▼

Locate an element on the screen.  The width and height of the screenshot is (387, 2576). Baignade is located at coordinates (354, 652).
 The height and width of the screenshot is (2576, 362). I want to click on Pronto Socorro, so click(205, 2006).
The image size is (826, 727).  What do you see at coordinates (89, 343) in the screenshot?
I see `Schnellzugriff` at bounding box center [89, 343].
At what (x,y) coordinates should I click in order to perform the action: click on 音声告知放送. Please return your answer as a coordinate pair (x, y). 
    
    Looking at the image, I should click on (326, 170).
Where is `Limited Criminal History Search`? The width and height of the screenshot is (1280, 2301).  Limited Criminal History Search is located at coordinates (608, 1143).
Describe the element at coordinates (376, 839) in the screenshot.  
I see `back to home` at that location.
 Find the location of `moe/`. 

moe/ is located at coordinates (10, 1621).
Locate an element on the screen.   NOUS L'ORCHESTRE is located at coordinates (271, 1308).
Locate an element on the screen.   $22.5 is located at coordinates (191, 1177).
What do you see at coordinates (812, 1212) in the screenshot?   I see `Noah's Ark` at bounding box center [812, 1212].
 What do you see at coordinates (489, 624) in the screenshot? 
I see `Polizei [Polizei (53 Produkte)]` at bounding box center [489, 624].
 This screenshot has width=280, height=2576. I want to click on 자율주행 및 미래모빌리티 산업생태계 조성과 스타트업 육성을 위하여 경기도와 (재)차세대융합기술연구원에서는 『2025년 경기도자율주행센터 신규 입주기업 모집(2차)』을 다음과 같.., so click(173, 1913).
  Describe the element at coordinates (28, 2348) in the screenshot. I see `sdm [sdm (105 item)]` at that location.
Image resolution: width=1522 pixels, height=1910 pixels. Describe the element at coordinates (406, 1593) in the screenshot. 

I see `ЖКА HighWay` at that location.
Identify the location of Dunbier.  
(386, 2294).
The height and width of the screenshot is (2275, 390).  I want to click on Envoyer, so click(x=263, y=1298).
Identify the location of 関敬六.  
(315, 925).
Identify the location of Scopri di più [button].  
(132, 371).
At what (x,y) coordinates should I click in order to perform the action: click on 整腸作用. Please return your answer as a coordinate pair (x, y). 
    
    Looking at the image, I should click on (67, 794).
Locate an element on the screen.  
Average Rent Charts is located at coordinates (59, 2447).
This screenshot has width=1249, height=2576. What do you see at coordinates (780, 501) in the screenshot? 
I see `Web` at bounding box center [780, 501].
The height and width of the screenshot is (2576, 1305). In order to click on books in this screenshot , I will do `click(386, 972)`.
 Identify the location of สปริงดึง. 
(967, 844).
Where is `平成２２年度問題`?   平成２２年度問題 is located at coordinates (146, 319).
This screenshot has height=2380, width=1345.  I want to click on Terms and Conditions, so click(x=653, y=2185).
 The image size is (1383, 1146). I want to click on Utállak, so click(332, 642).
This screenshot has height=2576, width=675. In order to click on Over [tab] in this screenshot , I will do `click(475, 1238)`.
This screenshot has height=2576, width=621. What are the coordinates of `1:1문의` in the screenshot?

▲

▸ **What you should do**
Scan the material for lines with the word "will", and copy each line you find.

▸ **Result for this task**
The height and width of the screenshot is (2576, 1305). In order to click on books in this screenshot , I will do `click(386, 972)`.
This screenshot has height=2576, width=675. In order to click on Over [tab] in this screenshot , I will do `click(475, 1238)`.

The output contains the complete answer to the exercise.